Privés de moyens financiers et autres formes d’accompagnement des autorités, les athlètes gabonais s’efforcent tant bien que mal de participer au 10 km de POG. Une situation incompréhensible, le pays étant pourtant doté d’une fédération d’athlétisme.

Djessy Mouele Kodo, premier Gabonais au 10 km de POG, le 24 juin 2018 à Port-Gentil. © Gabonreview

 

Organisé le 24 juin à Port-Gentil, le 10 km de POG a fait ressortir, une nouvelle fois, le calvaire des athlètes gabonais qui manquent cruellement d’accompagnement de leur fédération. Un fait que n’a pas manqué d’évoquer Djessy Mouele Kodo, premier Gabonais à avoir franchi la ligne d’arrivée à cette course ayant réuni plus de 7000 participants.

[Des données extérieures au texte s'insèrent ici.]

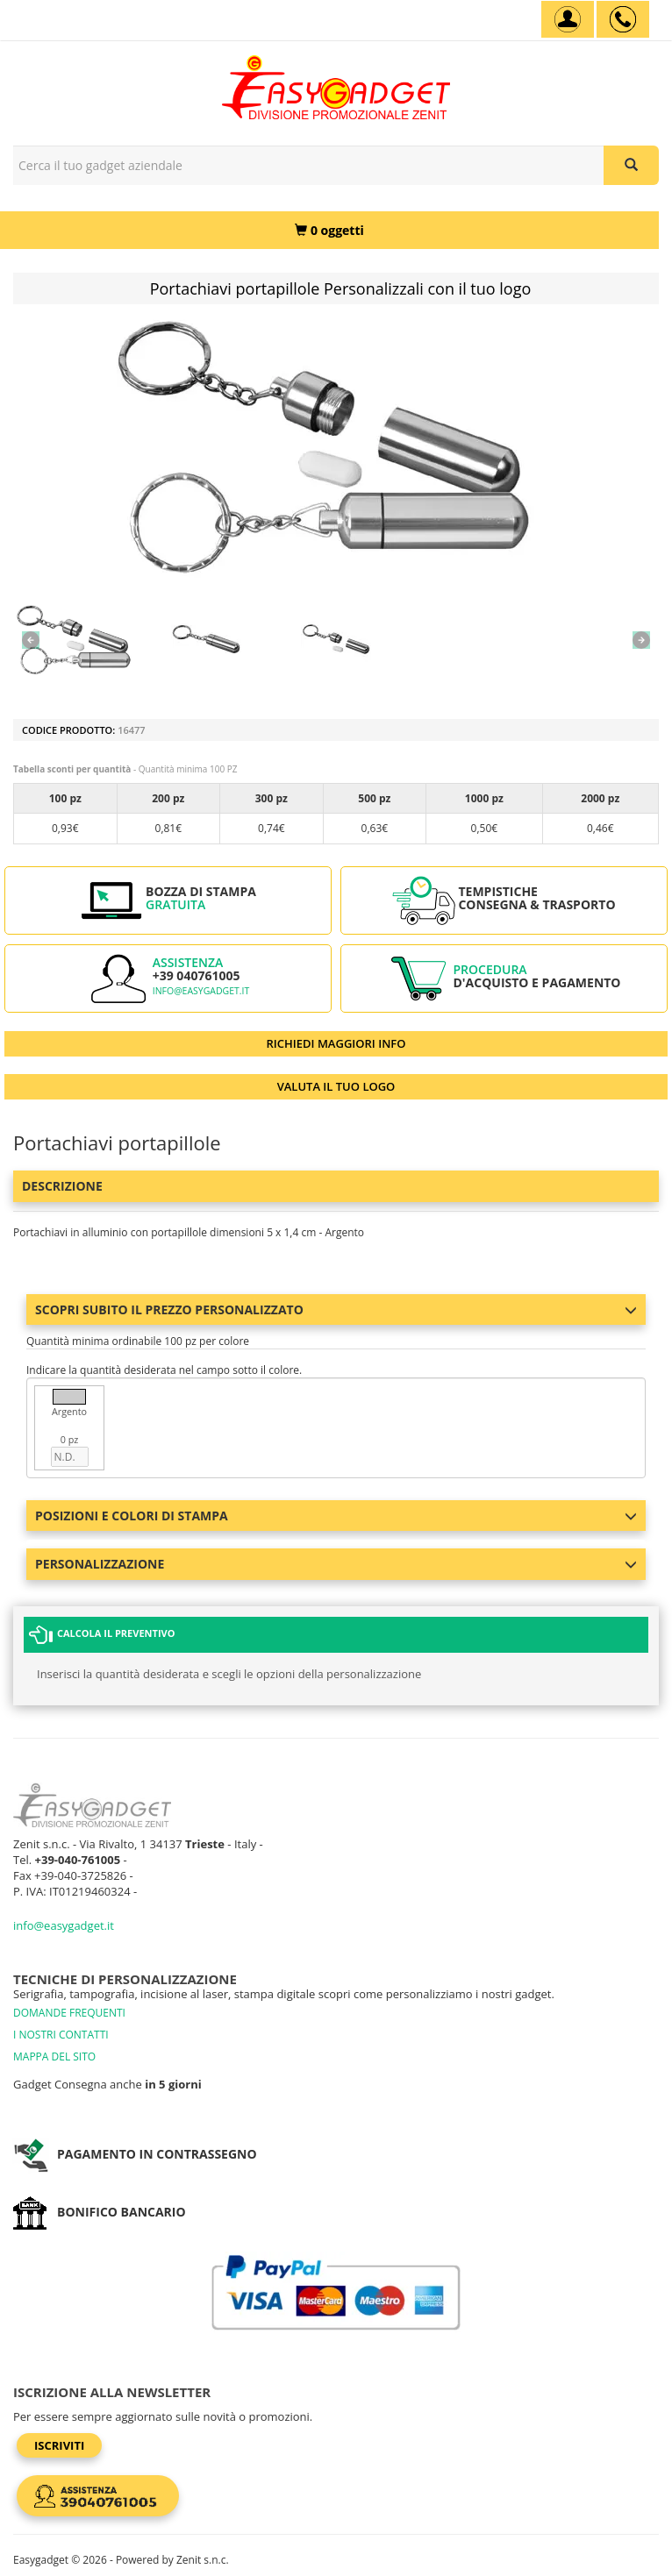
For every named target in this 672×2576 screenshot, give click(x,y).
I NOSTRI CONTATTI (61, 2034)
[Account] (567, 19)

«Nous avons une si belle compétition, mais l’on est incapable de préparer une équipe capable de représenter dignement le Gabon. Nous avons pourtant de la ressource, mais l’encadrement fait défaut. Les athlètes gabonais sont vraiment déçus et découragés. Les autorités sont conscientes de cette réalité, j’espère qu’elles écoutent nos lamentations et qu’elle réagiront enfin», a souligné Djessy Mouele Kodo.

Alphonse Miyoubi et James Rogombe Constantin (tee-shirt blanc). © Gabonreview

Dans le cadre du 10 km de POG, Djessy Mouele Kodo et une dizaine de jeunes ne doivent leur salut qu’à la bonne volonté de leur coach Alphonse Miyoubi. «Je les ai préparé avec les moyens de bord à Libreville, et ce pendant quatre mois. C’est par ailleurs grâce à mes épargnes que j’ai assuré leur transport jusqu’à Port-Gentil», a-t-il affirmé.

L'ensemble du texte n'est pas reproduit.